Missing datasets directory

5agado / recurrent-neural-networks-intro

Implementation of RNN in Python

Apache License 2.0

52 stars 29 forks source link

Missing datasets directory #2

Closed radiantone closed 6 years ago

radiantone commented 6 years ago

Was trying to run the notebook, but looks like datasets is not in the repo.

FileNotFoundError: [Errno 2] No such file or directory: 'datasets/songdata.txt'

5agado commented 6 years ago

I didn't include external dataset in the repo, but added some links in the README.

The notebooks will need some updates based on your own setup and target resources.
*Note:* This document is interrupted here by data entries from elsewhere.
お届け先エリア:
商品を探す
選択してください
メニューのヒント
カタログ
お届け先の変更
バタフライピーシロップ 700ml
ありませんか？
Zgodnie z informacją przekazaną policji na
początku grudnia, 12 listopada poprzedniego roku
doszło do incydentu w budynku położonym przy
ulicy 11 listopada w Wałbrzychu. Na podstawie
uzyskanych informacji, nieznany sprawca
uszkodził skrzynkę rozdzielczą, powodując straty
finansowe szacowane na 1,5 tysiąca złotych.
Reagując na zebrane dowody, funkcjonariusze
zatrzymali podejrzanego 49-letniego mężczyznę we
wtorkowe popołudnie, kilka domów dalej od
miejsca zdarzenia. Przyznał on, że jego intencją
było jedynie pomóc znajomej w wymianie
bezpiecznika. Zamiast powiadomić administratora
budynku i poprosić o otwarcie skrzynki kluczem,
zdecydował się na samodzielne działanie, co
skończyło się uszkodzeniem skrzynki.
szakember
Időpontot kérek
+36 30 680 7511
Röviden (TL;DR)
radiantone commented 6 years ago

I saw in the readme, but the songdata did not appear to have a link. It's not clear what the format of the songdata.txt file is, so adapting the notebook to my data is going to be difficult. Maybe you can provide a snippet of the format here.
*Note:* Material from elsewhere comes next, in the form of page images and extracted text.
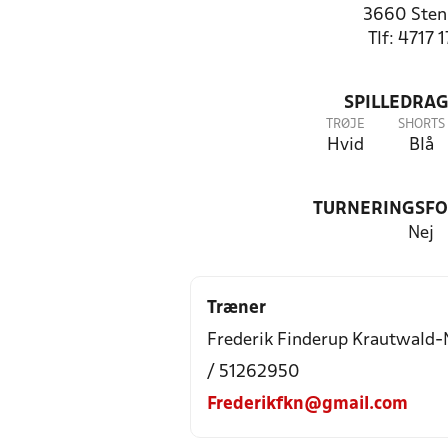
3660 Sten
Tlf: 4717 
SPILLEDRAG
TRØJE
SHORTS
Hvid
Blå
TURNERINGSF
Nej
Træner
Frederik Finderup Krautwald-
/ 51262950
Frederikfkn@gmail.com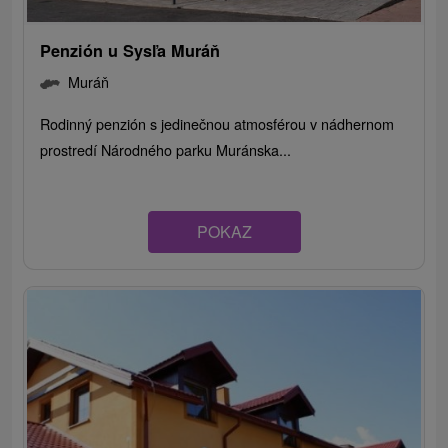
Penzión u Sysľa Muráň
Muráň
Rodinný penzión s jedinečnou atmosférou v nádhernom
prostredí Národného parku Muránska...
POKAZ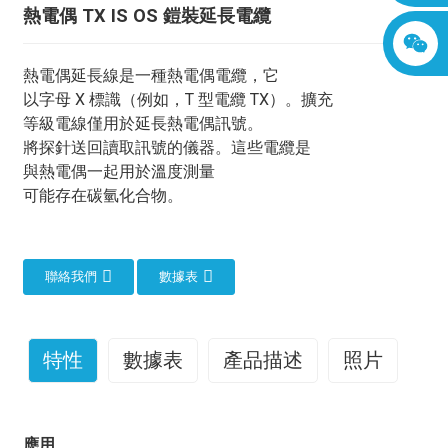
熱電偶 TX IS OS 鎧裝延長電纜
熱電偶延長線是一種熱電偶電纜，它
以字母 X 標識（例如，T 型電纜 TX）。擴充
等級電線僅用於延長熱電偶訊號。
將探針送回讀取訊號的儀器。這些電纜是
與熱電偶一起用於溫度測量
可能存在碳氫化合物。
聯絡我們
數據表
特性
數據表
產品描述
照片
熱電偶TX IS OS電纜是做什麼用的？
應用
I got the songdata.csv but it appears to be csv, not .txt

5agado commented 6 years ago

I used .txt because in the notebook I exactly process text as a continuous blob as you can see from the corpus_text = f.read() line.

There are many variations around this, especially for the many recent huge improvements on the task. The notebook is just meant to give rough guidelines for the process.

radiantone commented 6 years ago

Sure. It's very appreciated. But without being able to run the notebook things are much more difficult. Can you paste a few lines from songdata.txt so we can see what the data format is? That will allow the notebook to run as is.

5agado commented 6 years ago

As said, there is not really a format, as it is a txt file, and read as a single blob. I would end up just pasting here a list of words separated by spaces and occasional new-line chars, which is irrelevant as I later do tokenization of the whole. That's why that section is called "Continuous Text".